透明になったりと諜報が得意なファラは、ヒモのS.O.N.G.内の立場を把握すると、エルフナインにキャロルズを止めた時の話をする様にと提案した。
マリアさん
ヒモ野郎がキャロルの為に命を賭けた事に、キャロルを誑かした上級ロリコンだと毛嫌いしていた事が恥ずかしくなった。
ヒモがファンだと知った時は一瞬何を言われたのか理解できなかった位驚いた。
なおその事を知った奏はヒモをシバきに行った。
ちなみにセレナがヒモと話した事が有ると言う事実は記憶から消されている。
アダム・ヴァイスハウプト
キャロルがヒモ一人の為にその計画が歪んだ事を学んだ彼は、愛や好意の類いはいとも簡単にナニカを歪めると判断。

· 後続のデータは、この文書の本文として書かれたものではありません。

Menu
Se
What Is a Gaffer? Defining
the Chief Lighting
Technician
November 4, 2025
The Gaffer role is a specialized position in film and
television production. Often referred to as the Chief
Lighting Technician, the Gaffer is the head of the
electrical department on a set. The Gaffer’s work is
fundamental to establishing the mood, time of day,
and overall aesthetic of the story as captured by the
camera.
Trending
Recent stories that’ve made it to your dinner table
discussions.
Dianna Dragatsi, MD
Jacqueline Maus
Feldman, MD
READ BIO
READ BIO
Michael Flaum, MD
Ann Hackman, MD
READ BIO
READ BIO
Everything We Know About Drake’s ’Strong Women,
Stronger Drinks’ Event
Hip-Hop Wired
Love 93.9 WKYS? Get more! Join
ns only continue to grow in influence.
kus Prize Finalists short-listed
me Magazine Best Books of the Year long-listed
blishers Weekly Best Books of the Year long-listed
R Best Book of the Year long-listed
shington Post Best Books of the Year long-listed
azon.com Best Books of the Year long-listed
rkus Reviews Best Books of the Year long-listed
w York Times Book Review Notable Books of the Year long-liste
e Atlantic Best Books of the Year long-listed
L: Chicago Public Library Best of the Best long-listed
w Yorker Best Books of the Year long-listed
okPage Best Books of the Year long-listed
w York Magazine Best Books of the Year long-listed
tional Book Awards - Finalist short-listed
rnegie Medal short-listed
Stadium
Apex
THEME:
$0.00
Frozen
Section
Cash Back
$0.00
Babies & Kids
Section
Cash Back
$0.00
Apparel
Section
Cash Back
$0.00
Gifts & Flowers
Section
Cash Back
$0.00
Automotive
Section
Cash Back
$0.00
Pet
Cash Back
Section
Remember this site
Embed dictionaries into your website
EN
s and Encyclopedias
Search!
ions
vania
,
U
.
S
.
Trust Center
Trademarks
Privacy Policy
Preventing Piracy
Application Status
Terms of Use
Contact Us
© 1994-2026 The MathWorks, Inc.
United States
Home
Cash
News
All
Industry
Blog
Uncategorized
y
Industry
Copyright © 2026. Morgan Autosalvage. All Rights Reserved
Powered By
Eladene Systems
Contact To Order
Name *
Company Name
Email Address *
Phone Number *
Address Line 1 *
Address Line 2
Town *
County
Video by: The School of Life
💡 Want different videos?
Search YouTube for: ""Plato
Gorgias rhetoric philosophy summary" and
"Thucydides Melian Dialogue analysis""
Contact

それによって、バルベルデの像、即ちティキによる神門開放ではなく、別の手段による開放を模索する事となった。
そしてアダムは七つの音階──即ち、完成された統一言語の前には今の自分ですら無力だろうと言うことも同時に突きつけれた。
その事から彼は、図らずとも初めての挫折を経験する事になった。
よって、彼は並び立つのではなく、超えることを目指す。
それは、完全と完成していると言えるのだろうか。